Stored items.
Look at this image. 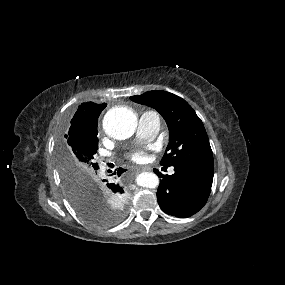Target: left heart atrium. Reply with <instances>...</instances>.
<instances>
[{
    "label": "left heart atrium",
    "mask_w": 285,
    "mask_h": 285,
    "mask_svg": "<svg viewBox=\"0 0 285 285\" xmlns=\"http://www.w3.org/2000/svg\"><path fill=\"white\" fill-rule=\"evenodd\" d=\"M130 158L134 161V162H143L146 160V153L143 150H137L134 151L130 154Z\"/></svg>",
    "instance_id": "obj_1"
}]
</instances>
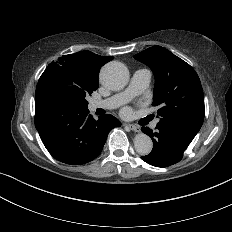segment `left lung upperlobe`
<instances>
[{
	"label": "left lung upper lobe",
	"mask_w": 232,
	"mask_h": 232,
	"mask_svg": "<svg viewBox=\"0 0 232 232\" xmlns=\"http://www.w3.org/2000/svg\"><path fill=\"white\" fill-rule=\"evenodd\" d=\"M134 58L154 73L153 106H160L157 125L192 141L204 120V94L197 73L161 46L150 47Z\"/></svg>",
	"instance_id": "left-lung-upper-lobe-1"
}]
</instances>
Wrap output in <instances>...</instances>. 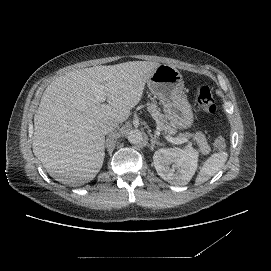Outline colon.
Listing matches in <instances>:
<instances>
[{
	"label": "colon",
	"mask_w": 271,
	"mask_h": 271,
	"mask_svg": "<svg viewBox=\"0 0 271 271\" xmlns=\"http://www.w3.org/2000/svg\"><path fill=\"white\" fill-rule=\"evenodd\" d=\"M195 100L199 109L207 114H213L216 111V104L211 89L206 85H198L195 91ZM226 138L223 135L218 136L214 145L217 149L226 147Z\"/></svg>",
	"instance_id": "obj_1"
}]
</instances>
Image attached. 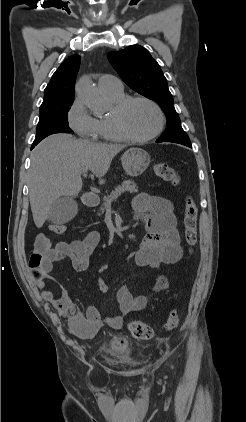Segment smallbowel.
<instances>
[{
  "label": "small bowel",
  "instance_id": "c3829d8e",
  "mask_svg": "<svg viewBox=\"0 0 246 422\" xmlns=\"http://www.w3.org/2000/svg\"><path fill=\"white\" fill-rule=\"evenodd\" d=\"M133 208L135 220L142 227L144 235L139 248L131 252L127 259L133 260L138 267L158 270L159 275L151 289L164 290L169 286V280L161 270L162 265L175 264L183 256L173 204L167 198L140 193L134 199ZM99 241L100 234L90 231L82 240L57 242L48 254L50 266L45 277L35 280L43 299L52 304L59 314L69 318L71 331L86 338L93 336L104 325L116 330L121 329L126 315L143 310L147 304L145 296L133 295L127 286H121L116 292L121 315L106 316L94 306H88L83 313L66 290L56 296L47 289L45 279L52 271L54 263L68 260L74 270L84 271L90 266V255ZM97 287L103 294L108 291V286L102 278L98 279Z\"/></svg>",
  "mask_w": 246,
  "mask_h": 422
}]
</instances>
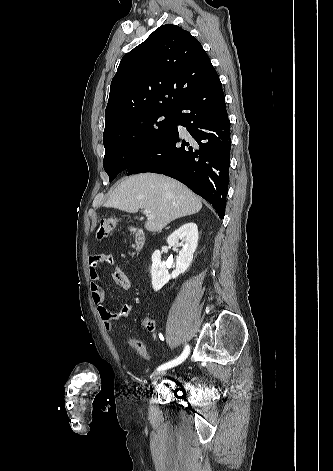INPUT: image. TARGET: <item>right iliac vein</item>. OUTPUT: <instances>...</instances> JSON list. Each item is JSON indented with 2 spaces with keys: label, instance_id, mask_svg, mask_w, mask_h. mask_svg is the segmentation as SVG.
<instances>
[{
  "label": "right iliac vein",
  "instance_id": "obj_1",
  "mask_svg": "<svg viewBox=\"0 0 333 471\" xmlns=\"http://www.w3.org/2000/svg\"><path fill=\"white\" fill-rule=\"evenodd\" d=\"M165 373H166V369H164V370H157L156 372H154V373L152 374V379L155 380V381H156V380H159L162 376L165 375Z\"/></svg>",
  "mask_w": 333,
  "mask_h": 471
}]
</instances>
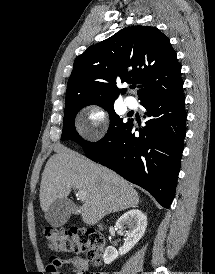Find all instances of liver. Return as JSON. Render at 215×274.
<instances>
[{
	"instance_id": "liver-1",
	"label": "liver",
	"mask_w": 215,
	"mask_h": 274,
	"mask_svg": "<svg viewBox=\"0 0 215 274\" xmlns=\"http://www.w3.org/2000/svg\"><path fill=\"white\" fill-rule=\"evenodd\" d=\"M71 188L85 191L81 217L94 225L104 216L138 205L137 191L112 170L93 163L86 157L60 148L45 165L40 185L43 211L57 199L66 198Z\"/></svg>"
}]
</instances>
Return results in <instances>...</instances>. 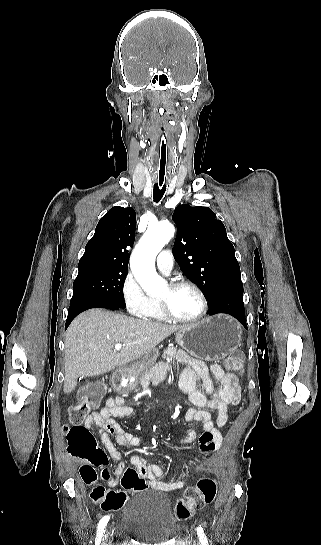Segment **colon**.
<instances>
[{
    "label": "colon",
    "mask_w": 321,
    "mask_h": 545,
    "mask_svg": "<svg viewBox=\"0 0 321 545\" xmlns=\"http://www.w3.org/2000/svg\"><path fill=\"white\" fill-rule=\"evenodd\" d=\"M227 373L237 377L242 372V357L231 352L224 362ZM104 394V387L92 383L83 387L78 394V402L69 411L68 422L64 433L68 441V452L80 458L94 460L102 457L103 451L90 429L85 425L89 412L98 407ZM122 487L131 493L147 488L146 480L134 469H127L121 478ZM217 485L211 478H201L195 486L188 488L184 496L178 500L175 508L179 519L189 518L193 512L211 503L216 496ZM91 500L99 504L105 511H115L122 508L126 502V494L122 491L106 489L95 485L90 492Z\"/></svg>",
    "instance_id": "5ec220e1"
}]
</instances>
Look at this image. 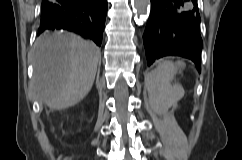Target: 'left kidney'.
I'll return each instance as SVG.
<instances>
[{"mask_svg":"<svg viewBox=\"0 0 242 160\" xmlns=\"http://www.w3.org/2000/svg\"><path fill=\"white\" fill-rule=\"evenodd\" d=\"M181 96H179L177 99H180ZM176 100L172 102V105H175ZM168 110V108H164V107H160L159 108V112H166Z\"/></svg>","mask_w":242,"mask_h":160,"instance_id":"5707ae66","label":"left kidney"}]
</instances>
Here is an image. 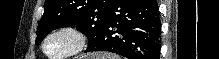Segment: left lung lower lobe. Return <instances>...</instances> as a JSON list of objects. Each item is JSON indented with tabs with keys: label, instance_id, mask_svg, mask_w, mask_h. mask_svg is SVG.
I'll return each instance as SVG.
<instances>
[{
	"label": "left lung lower lobe",
	"instance_id": "1",
	"mask_svg": "<svg viewBox=\"0 0 219 59\" xmlns=\"http://www.w3.org/2000/svg\"><path fill=\"white\" fill-rule=\"evenodd\" d=\"M160 34L156 0H114L101 34L85 52L109 51L128 59H159Z\"/></svg>",
	"mask_w": 219,
	"mask_h": 59
}]
</instances>
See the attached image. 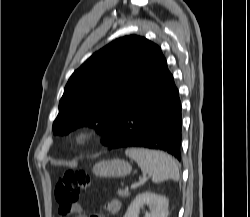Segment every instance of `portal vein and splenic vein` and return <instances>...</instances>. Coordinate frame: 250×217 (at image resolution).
<instances>
[{
    "label": "portal vein and splenic vein",
    "instance_id": "portal-vein-and-splenic-vein-1",
    "mask_svg": "<svg viewBox=\"0 0 250 217\" xmlns=\"http://www.w3.org/2000/svg\"><path fill=\"white\" fill-rule=\"evenodd\" d=\"M144 182V180H140L137 183H133L131 184L130 188H137L139 185H141ZM126 189H128V187H126Z\"/></svg>",
    "mask_w": 250,
    "mask_h": 217
}]
</instances>
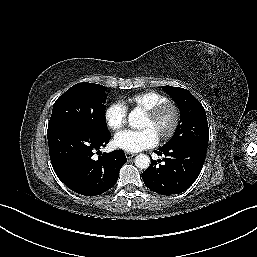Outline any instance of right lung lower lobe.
Segmentation results:
<instances>
[{"instance_id": "obj_1", "label": "right lung lower lobe", "mask_w": 257, "mask_h": 257, "mask_svg": "<svg viewBox=\"0 0 257 257\" xmlns=\"http://www.w3.org/2000/svg\"><path fill=\"white\" fill-rule=\"evenodd\" d=\"M50 159L53 169L72 191L96 196L111 189L127 162L122 150L103 153L95 159L94 152L109 142L111 134L98 135L76 124L48 128Z\"/></svg>"}]
</instances>
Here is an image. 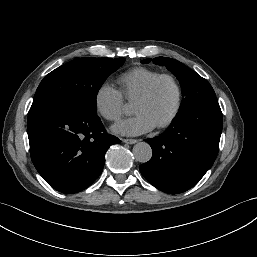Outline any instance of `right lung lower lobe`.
I'll list each match as a JSON object with an SVG mask.
<instances>
[{"label": "right lung lower lobe", "mask_w": 257, "mask_h": 257, "mask_svg": "<svg viewBox=\"0 0 257 257\" xmlns=\"http://www.w3.org/2000/svg\"><path fill=\"white\" fill-rule=\"evenodd\" d=\"M28 138L35 168L63 193H77L93 183L108 148L121 142L107 134L98 115L69 108L30 109Z\"/></svg>", "instance_id": "right-lung-lower-lobe-1"}]
</instances>
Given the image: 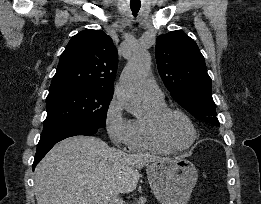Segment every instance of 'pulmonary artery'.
<instances>
[{
  "mask_svg": "<svg viewBox=\"0 0 261 204\" xmlns=\"http://www.w3.org/2000/svg\"><path fill=\"white\" fill-rule=\"evenodd\" d=\"M144 100H162L164 95L162 90L153 80H146L141 87Z\"/></svg>",
  "mask_w": 261,
  "mask_h": 204,
  "instance_id": "1",
  "label": "pulmonary artery"
}]
</instances>
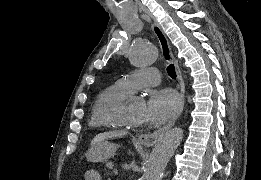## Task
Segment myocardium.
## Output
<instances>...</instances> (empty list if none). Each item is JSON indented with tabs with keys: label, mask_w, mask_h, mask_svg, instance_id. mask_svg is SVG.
<instances>
[{
	"label": "myocardium",
	"mask_w": 261,
	"mask_h": 180,
	"mask_svg": "<svg viewBox=\"0 0 261 180\" xmlns=\"http://www.w3.org/2000/svg\"><path fill=\"white\" fill-rule=\"evenodd\" d=\"M128 97L129 95L126 97L125 102H127ZM124 111H125V106H122L115 113L116 129L121 135L130 138H141L146 134V132L150 131V125H147L143 129H139L135 126L125 123L121 118Z\"/></svg>",
	"instance_id": "myocardium-1"
}]
</instances>
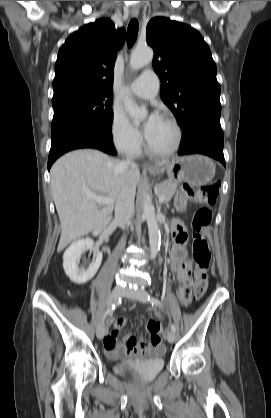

Required action. Take the line that contains "Segment myocardium." and every line after it down to the last line of the entries above, and output them exactly, with nothing else and no pictures.

Response.
Segment myocardium.
## Output
<instances>...</instances> (empty list if none). Each item is JSON indented with tabs with keys: label, mask_w, mask_h, mask_svg, instance_id. mask_svg is SVG.
<instances>
[{
	"label": "myocardium",
	"mask_w": 261,
	"mask_h": 180,
	"mask_svg": "<svg viewBox=\"0 0 261 180\" xmlns=\"http://www.w3.org/2000/svg\"><path fill=\"white\" fill-rule=\"evenodd\" d=\"M128 97L129 95L126 97L125 102H127ZM124 111H125V106H122L115 113L116 129L121 135L130 138H141L146 134V132L150 131V125H147L143 129H139L135 126L125 123L121 118Z\"/></svg>",
	"instance_id": "myocardium-1"
}]
</instances>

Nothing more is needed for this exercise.